To capture in full the unprecedented labour market situation triggered by the COVID-19 outbreak, the data on unemployment have been complemented by additional indicators, e.g. on employment, underemployment and potential additional labour force participants, released together with LFS data for the first quarter of 2020.

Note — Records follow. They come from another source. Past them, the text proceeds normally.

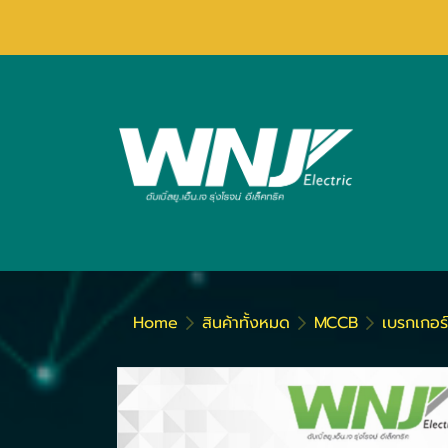
Home
สินค้าทั้งหมด
MCCB
เบรกเกอร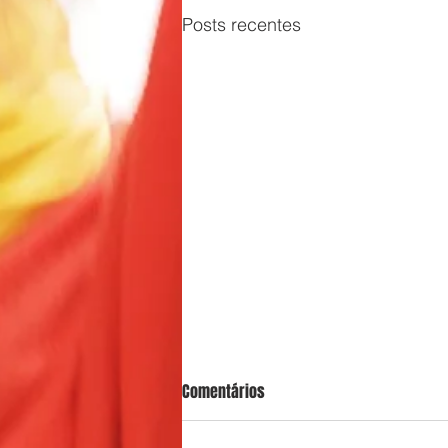
Posts recentes
Comentários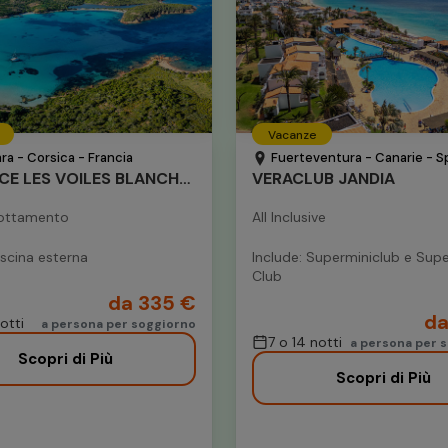
Vacanze
ra - Corsica - Francia
Fuerteventura - Canarie - 
RESIDENCE LES VOILES BLANCHES
VERACLUB JANDIA
nottamento
All Inclusive
iscina esterna
Include: Superminiclub e Supe
Club
da 335 €
da
otti
a persona per soggiorno
7 o 14 notti
a persona per s
Scopri di Più
Scopri di Più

The euro area (EA19) includes Belgium, Germany, Estonia, Ireland, Greece, Spain, France, Italy, Cyprus, Latvia, Lithuania, Luxembourg, Malta, the Netherlands, Austria, Portugal, Slovenia, Slovakia and Finland. The European Union (EU27) includes Belgium, Bulgaria, Czechia, Denmark, Germany, Estonia, Ireland, Greece, Spain, France, Croatia, Italy, Cyprus, Latvia, Lithuania, Luxembourg, Hungary, Malta, the Netherlands, Austria, Poland, Portugal, Romania, Slovenia, Slovakia, Finland and Sweden.
Methods and definitions
Eurostat publishes harmonised unemployment rates for individual EU Member States, the euro area and the EU. These unemployment rates are based on the definition recommended by the International Labour Organisation (ILO). The measurement is based on a harmonised data source, the European Union Labour Force Survey (LFS).
Based on the ILO definition, Eurostat defines unemployed persons as persons aged 15 to 74 who:
– are without work;
– are available to start work within the next two weeks;
– and have actively sought employment at some time during the previous four weeks
The unemployment rate is the number of people unemployed as a percentage of the labour force.
The labour force is the total number of people employed plus unemployed. In this news release unemployment rates are based
on employment and unemployment data covering persons aged 15 to 74.